To be honest, I'm not 100% sure why LunaTask isn't working for me right now for this. It might just be that I need to perturb the system a bit to make a change. But no matter what the cause, it's time to change it.

The new system is simpler than the old, because I'm removing a tool. I'm taking LunaTask out of my blog toolkit, and switching to tracking everything in Obsidian.

The new system is going to be smaller:

I'm using a task tracking plugin in Obsidian for the recurring tasks, because there are some things I need to do on a regular schedule. If I want to publish on Monday, that means that the post needs to be written before the weekend and edited before Monday.

I'm not using task tracking for actual posts because I know from personal experience that it ends up similar to my ideas page but with structure. I'm also not using Obsidian's Bases for this, because a raw text file is just the lowest friction way I've found to do what I need. A raw text file lets me move things around freely, add notes however and wherever I want, and do freeform brain dumps. Structure is a little tyrant that kills my motivation at certain phases, so bye bye structure, we're doing a coup here.

* * *

So far, so good with the new system. I'm sure I'll be onto another one eventually. The most important thing, I've found, is to remain mindful of whether or not the systems are working for you. Change them once they stop working.


  1. There's this phenomenon where self-help productivity books almost always help you when you adopt a new system. But the help doesn't last forever! It seems that changing your system helps in some way, perhaps from the increased awareness and mindfulness, or maybe from new dopamine.

  2. It was a planned gender affirming surgery. The recovery is long and challenging, but I'm recovering very well. I'm very thankful for the support I have from my friends, family, and community.

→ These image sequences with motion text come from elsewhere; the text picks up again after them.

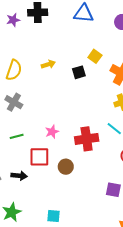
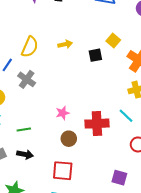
green line: (17, 136) -> (24, 129), moved
red square: (39, 157) -> (63, 171), moved
brown circle: (66, 167) -> (69, 139), moved

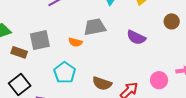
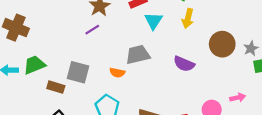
brown circle: (172, 21) -> (222, 44), size x1.5
gray square: (40, 40) -> (78, 72), turned 30

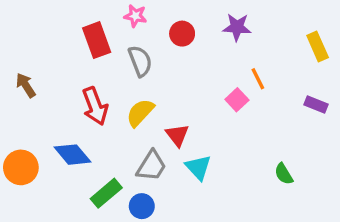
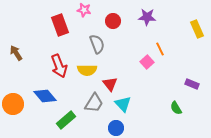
gray semicircle: (140, 61) -> (97, 44), moved
purple rectangle: (316, 105) -> (192, 84), moved
yellow semicircle: (140, 113) -> (87, 70), turned -132
blue circle: (142, 206) -> (116, 128), moved

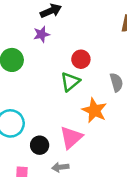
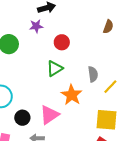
red circle: (81, 59) -> (62, 42), moved

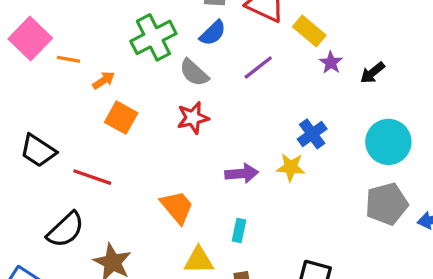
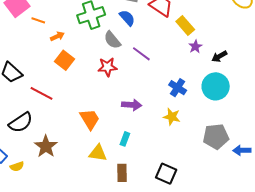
blue semicircle: (213, 33) -> (127, 18), turned -96
purple line: (258, 67) -> (141, 54), moved, turned 66
blue cross: (312, 134) -> (178, 88), turned -30
cyan circle: (388, 142) -> (216, 86), moved
yellow star: (291, 167) -> (172, 117), moved

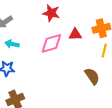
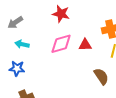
red triangle: (75, 34) -> (85, 45), moved

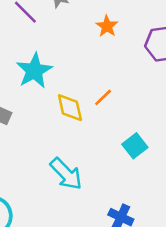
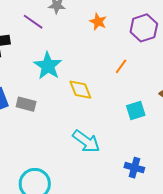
orange line: (103, 97) -> (121, 66), moved
cyan square: (135, 146) -> (136, 110), turned 30

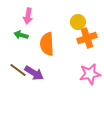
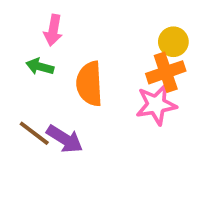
yellow circle: (78, 22) -> (173, 42), moved
pink star: (90, 74) -> (156, 105), moved

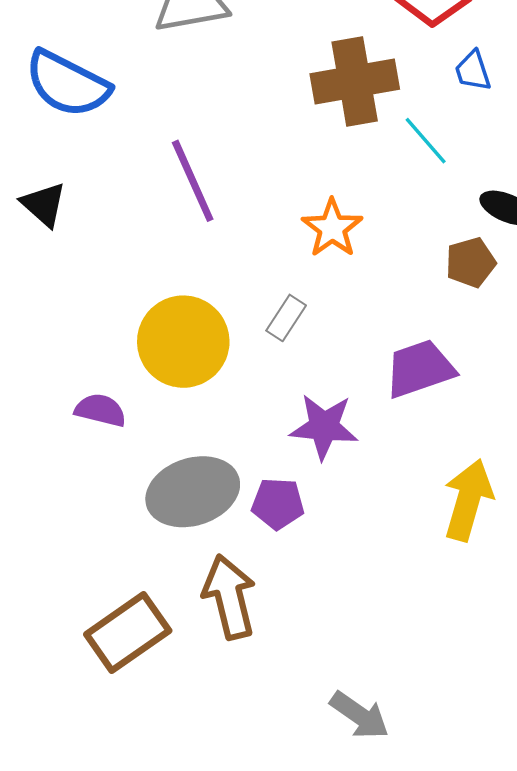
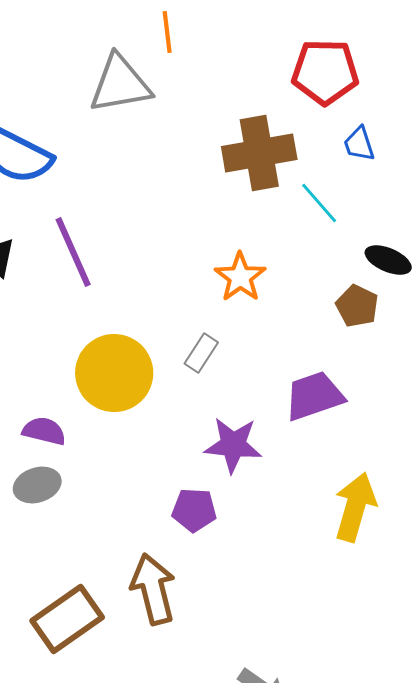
purple line: (193, 181) -> (73, 252), moved
brown pentagon: (471, 262) -> (357, 306), turned -30
gray ellipse: (193, 492) -> (37, 485), moved, size x0.6

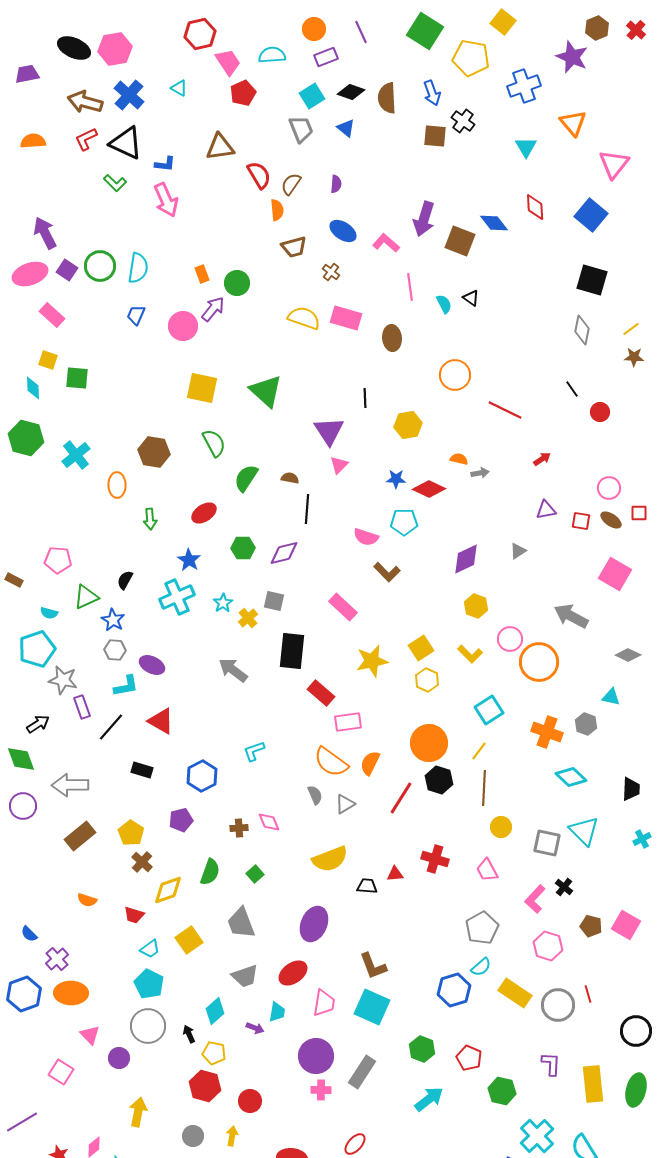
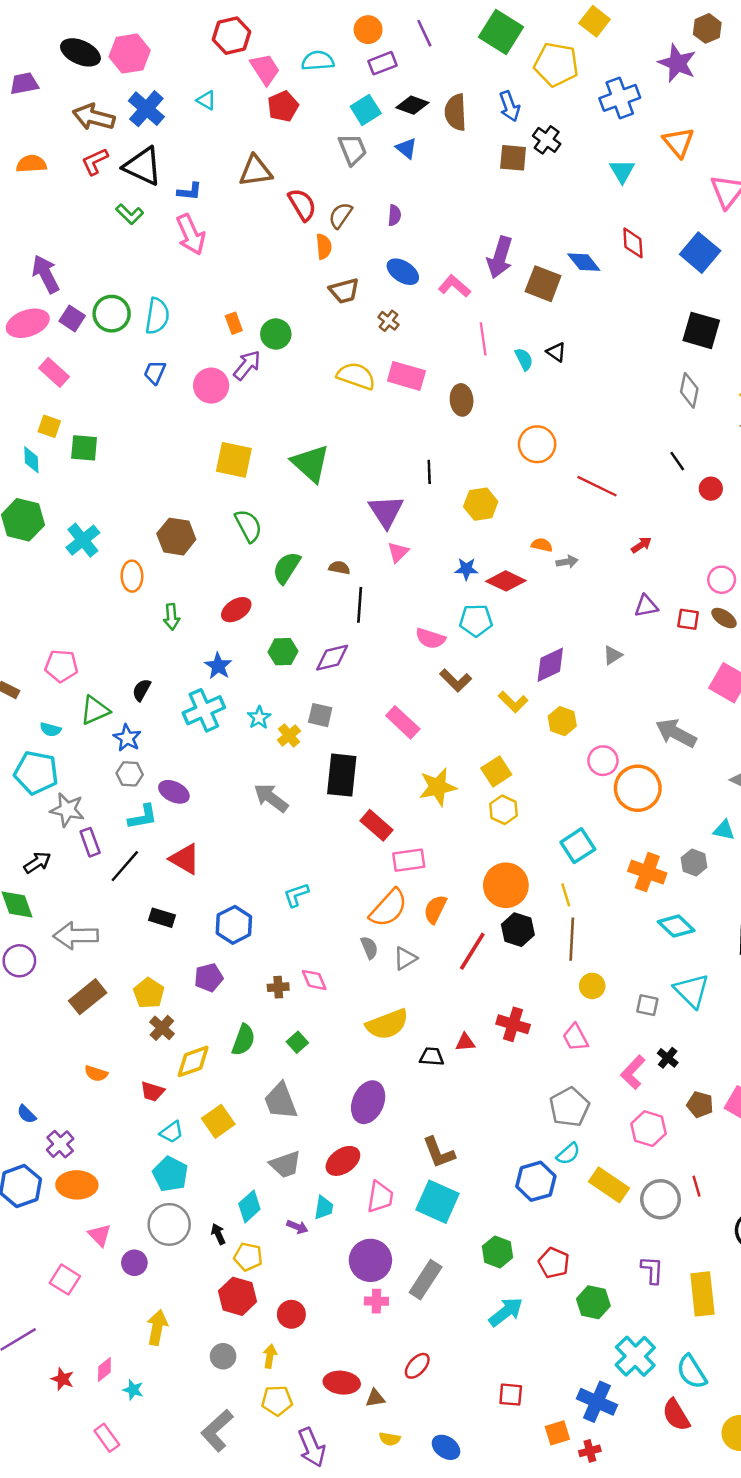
cyan pentagon: (37, 649) -> (36, 773), turned 30
yellow L-shape: (470, 654) -> (513, 702), moved
yellow line: (479, 751) -> (566, 895), turned -54
orange semicircle: (331, 762) -> (388, 908), turned -84
gray square: (547, 843) -> (647, 1005), size x0.7

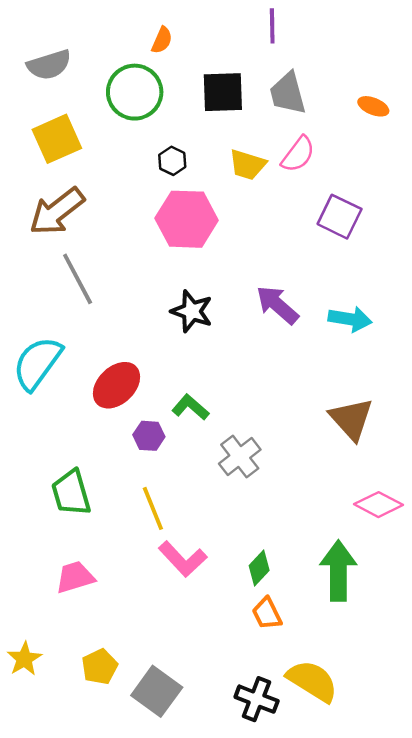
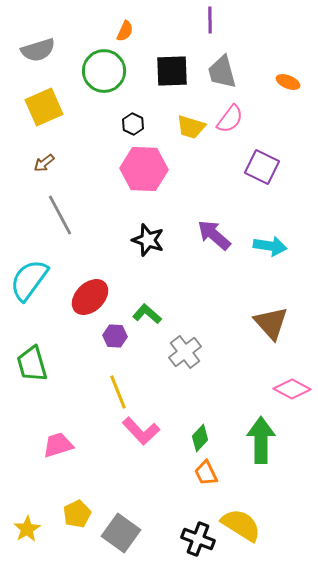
brown arrow: (57, 211) -> (44, 163), size x0.5
green trapezoid: (71, 493) -> (32, 364), moved
yellow star: (24, 659) -> (27, 529), moved

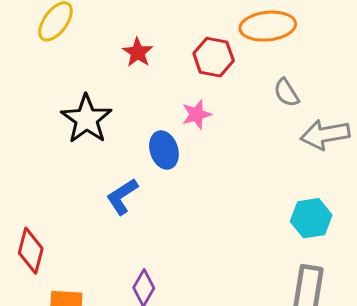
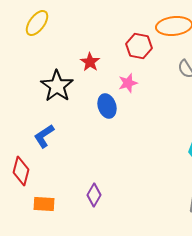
red star: (138, 52) -> (90, 62), moved
blue L-shape: (122, 196) -> (44, 136), moved

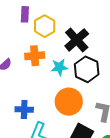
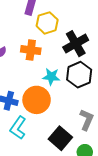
cyan star: (59, 67) -> (51, 77), moved
orange circle: (69, 102) -> (37, 100), moved

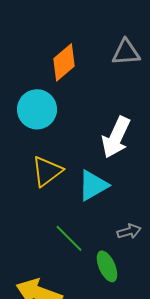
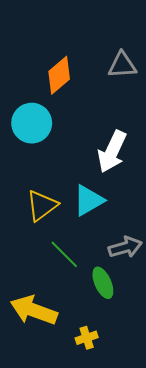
yellow triangle: (47, 171) -> (42, 205), moved
gray arrow: (129, 231) -> (125, 247), size x1.4

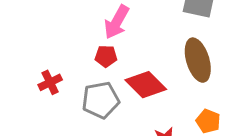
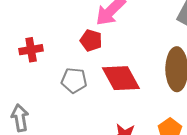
gray pentagon: (101, 100) -> (74, 80), size x0.7

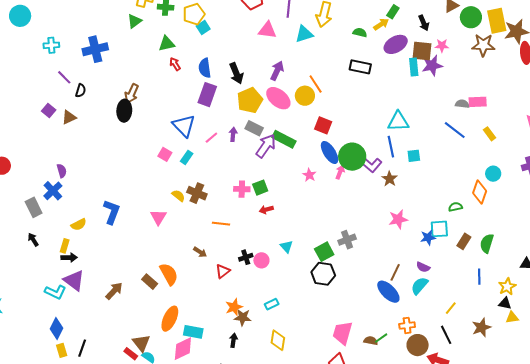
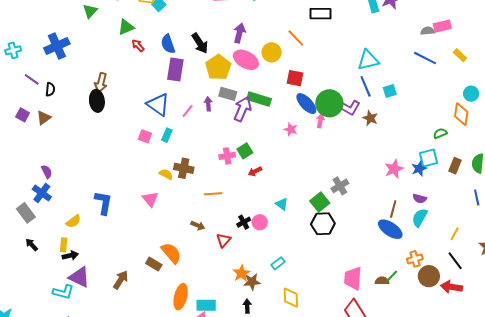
orange line: (316, 84) -> (296, 38), moved
pink star: (398, 219) -> (394, 169), moved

  3. How hard can it be? The hubris of a software engineer knows no bounds, except for that refactor you know you should do but that you think is just a little too hard. (And yes, making a transistor would be very hard, and no, I'm not going to do it. Probably. The thoughts are still here.)

  4. I have a partially written post on Lyme disease which I do intend to complete, but it's a topic that I really want to be careful around. And so it languishes.